Return only the lines from the start of the records through the line that contains "evitar que se", inclusive; leave out all pictures.
- - - -
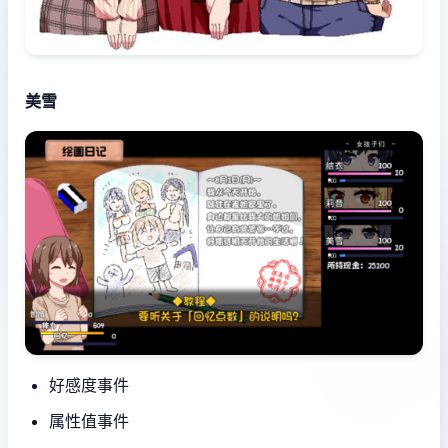
美雪
好感度事件
属性值事件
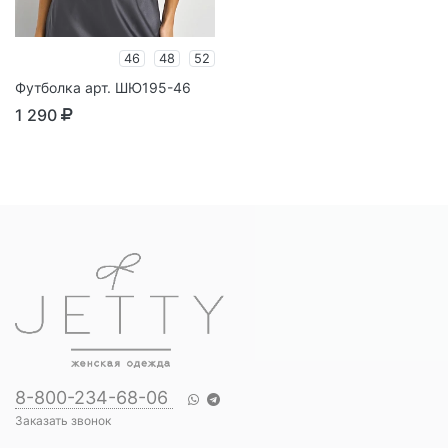
46
48
52
Футболка арт. ШЮ195-46
1 290
8-800-234-68-06
Заказать звонок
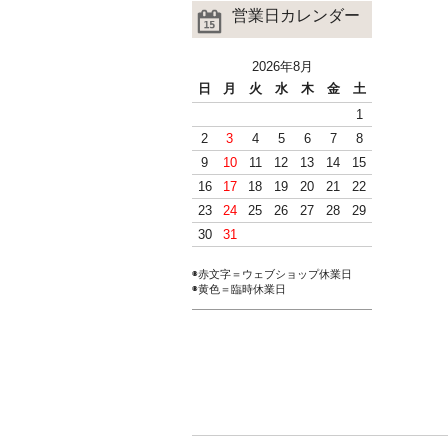
営業日カレンダー
2026年8月
日
月
火
水
木
金
土
1
2
3
4
5
6
7
8
9
10
11
12
13
14
15
16
17
18
19
20
21
22
23
24
25
26
27
28
29
30
31
◉赤文字＝ウェブショップ休業日
◉黄色＝臨時休業日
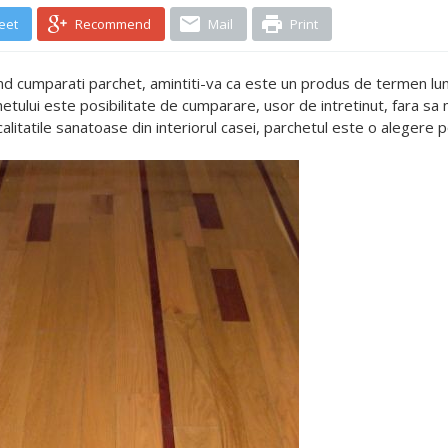
eet
Recommend
Mail
Print
and cumparati parchet, amintiti-va ca este un produs de termen lun
hetului este posibilitate de cumparare, usor de intretinut, fara sa
calitatile sanatoase din interiorul casei, parchetul este o alegere 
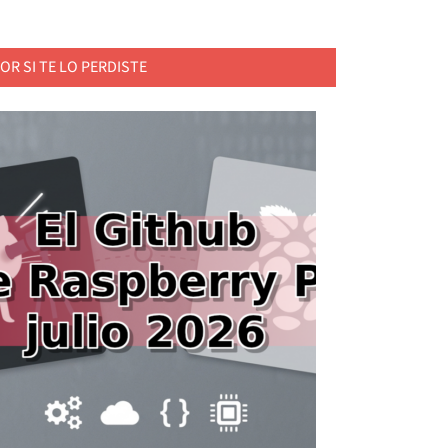
OR SI TE LO PERDISTE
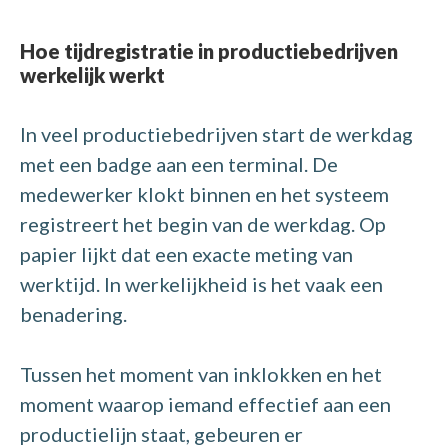
Hoe tijdregistratie in productiebedrijven
werkelijk werkt
In veel productiebedrijven start de werkdag
met een badge aan een terminal. De
medewerker klokt binnen en het systeem
registreert het begin van de werkdag.
Op
papier lijkt dat een exacte meting van
werktijd. In werkelijkheid is het vaak een
benadering.
Tussen het moment van inklokken en het
moment waarop iemand effectief aan een
productielijn staat, gebeuren er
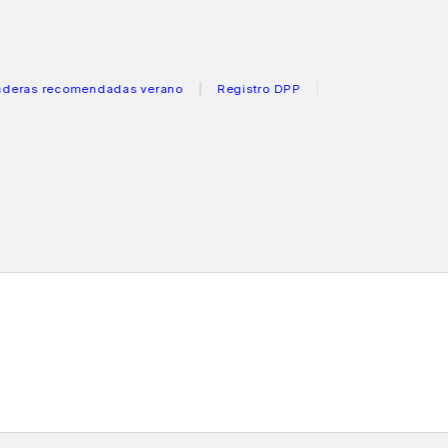
 recomendadas verano
Registro DPP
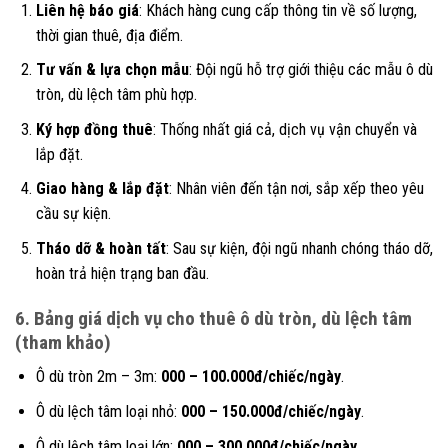
Liên hệ báo giá
: Khách hàng cung cấp thông tin về số lượng,
thời gian thuê, địa điểm.
Tư vấn & lựa chọn mẫu
: Đội ngũ hỗ trợ giới thiệu các mẫu ô dù
tròn, dù lệch tâm phù hợp.
Ký hợp đồng thuê
: Thống nhất giá cả, dịch vụ vận chuyển và
lắp đặt.
Giao hàng & lắp đặt
: Nhân viên đến tận nơi, sắp xếp theo yêu
cầu sự kiện.
Tháo dỡ & hoàn tất
: Sau sự kiện, đội ngũ nhanh chóng tháo dỡ,
hoàn trả hiện trạng ban đầu.
6. Bảng giá dịch vụ cho thuê ô dù tròn, dù lệch tâm
(tham khảo)
Ô dù tròn 2m – 3m:
000 – 100.000đ/chiếc/ngày
.
Ô dù lệch tâm loại nhỏ:
000 – 150.000đ/chiếc/ngày
.
Ô dù lệch tâm loại lớn:
000 – 300.000đ/chiếc/ngày
.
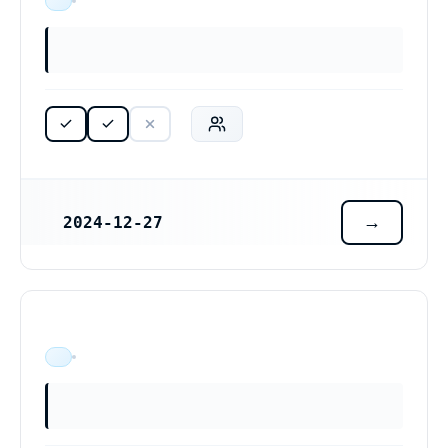
ÄR VERKSAM
2024-12-27
REGISTRERINGSDATUM
ÄR VERKSAM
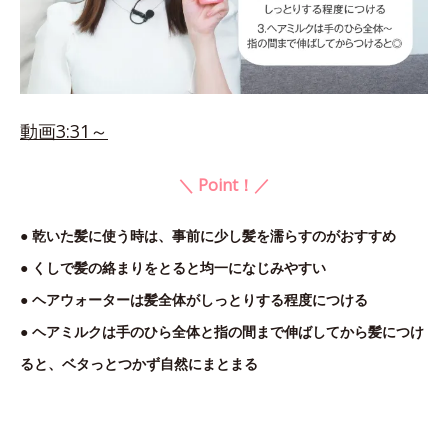
動画3:31～
＼ Point！／
● 乾いた髪に使う時は、事前に少し髪を濡らすのがおすすめ
● くしで髪の絡まりをとると均一になじみやすい
● ヘアウォーターは髪全体がしっとりする程度につける
● ヘアミルクは手のひら全体と指の間まで伸ばしてから髪につけ
ると、ベタっとつかず自然にまとまる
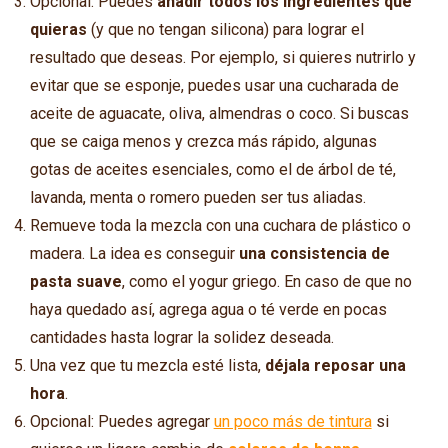
Opcional: Puedes
añadir todos los ingredientes que
quieras
(y que no tengan silicona) para lograr el
resultado que deseas. Por ejemplo, si quieres nutrirlo y
evitar que se esponje, puedes usar una cucharada de
aceite de aguacate, oliva, almendras o coco. Si buscas
que se caiga menos y crezca más rápido, algunas
gotas de aceites esenciales, como el de árbol de té,
lavanda, menta o romero pueden ser tus aliadas.
Remueve toda la mezcla con una cuchara de plástico o
madera. La idea es conseguir
una consistencia de
pasta suave
, como el yogur griego. En caso de que no
haya quedado así, agrega agua o té verde en pocas
cantidades hasta lograr la solidez deseada.
Una vez que tu mezcla esté lista,
déjala reposar una
hora
.
Opcional: Puedes agregar
un poco más de tintura
si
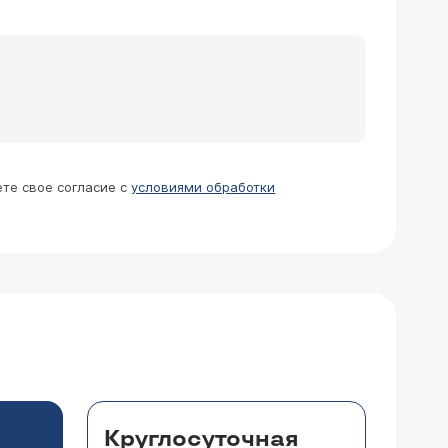
ете свое согласие с
условиями обработки
Круглосуточная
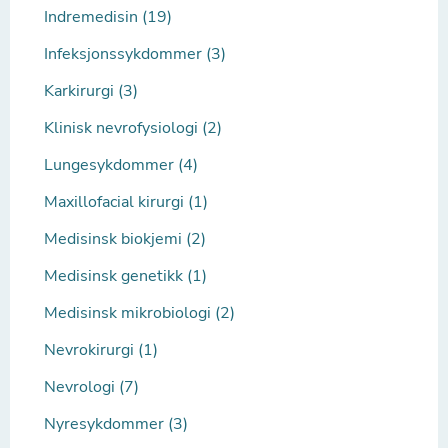
Indremedisin (19)
Infeksjonssykdommer (3)
Karkirurgi (3)
Klinisk nevrofysiologi (2)
Lungesykdommer (4)
Maxillofacial kirurgi (1)
Medisinsk biokjemi (2)
Medisinsk genetikk (1)
Medisinsk mikrobiologi (2)
Nevrokirurgi (1)
Nevrologi (7)
Nyresykdommer (3)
- - - -
Finished task |
美雪
好感度事件
属性值事件
46
48
52
Футболка арт. ШЮ195-46
1 290
8-800-234-68-06
Заказать звонок
営業日カレンダー
2026年8月
日
月
火
水
木
金
土
1
2
3
4
5
6
7
8
9
10
11
12
13
14
15
16
17
18
19
20
21
22
23
24
25
26
27
28
29
30
31
◉赤文字＝ウェブショップ休業日
◉黄色＝臨時休業日
eet
Recommend
Mail
Print
and cumparati parchet, amintiti-va ca este un produs de termen lun
hetului este posibilitate de cumparare, usor de intretinut, fara sa
calitatile sanatoase din interiorul casei, parchetul este o alegere 
OR SI TE LO PERDISTE
Hoe tijdregistratie in productiebedrijven
werkelijk werkt
In veel productiebedrijven start de werkdag
met een badge aan een terminal. De
medewerker klokt binnen en het systeem
registreert het begin van de werkdag.
Op
papier lijkt dat een exacte meting van
werktijd. In werkelijkheid is het vaak een
benadering.
Tussen het moment van inklokken en het
moment waarop iemand effectief aan een
productielijn staat, gebeuren er
 recomendadas verano
Registro DPP
Liên hệ báo giá
: Khách hàng cung cấp thông tin về số lượng,
thời gian thuê, địa điểm.
Tư vấn & lựa chọn mẫu
: Đội ngũ hỗ trợ giới thiệu các mẫu ô dù
tròn, dù lệch tâm phù hợp.
Ký hợp đồng thuê
: Thống nhất giá cả, dịch vụ vận chuyển và
lắp đặt.
Giao hàng & lắp đặt
: Nhân viên đến tận nơi, sắp xếp theo yêu
cầu sự kiện.
Tháo dỡ & hoàn tất
: Sau sự kiện, đội ngũ nhanh chóng tháo dỡ,
hoàn trả hiện trạng ban đầu.
6. Bảng giá dịch vụ cho thuê ô dù tròn, dù lệch tâm
(tham khảo)
Ô dù tròn 2m – 3m:
000 – 100.000đ/chiếc/ngày
.
Ô dù lệch tâm loại nhỏ:
000 – 150.000đ/chiếc/ngày
.
Ô dù lệch tâm loại lớn:
000 – 300.000đ/chiếc/ngày
.
ÄR VERKSAM
2024-12-27
REGISTRERINGSDATUM
ÄR VERKSAM
動画3:31～
＼ Point！／
● 乾いた髪に使う時は、事前に少し髪を濡らすのがおすすめ
● くしで髪の絡まりをとると均一になじみやすい
● ヘアウォーターは髪全体がしっとりする程度につける
● ヘアミルクは手のひら全体と指の間まで伸ばしてから髪につけ
ると、ベタっとつかず自然にまとまる
Opcional: Puedes
añadir todos los ingredientes que
quieras
(y que no tengan silicona) para lograr el
resultado que deseas. Por ejemplo, si quieres nutrirlo y
evitar que se esponje, puedes usar una cucharada de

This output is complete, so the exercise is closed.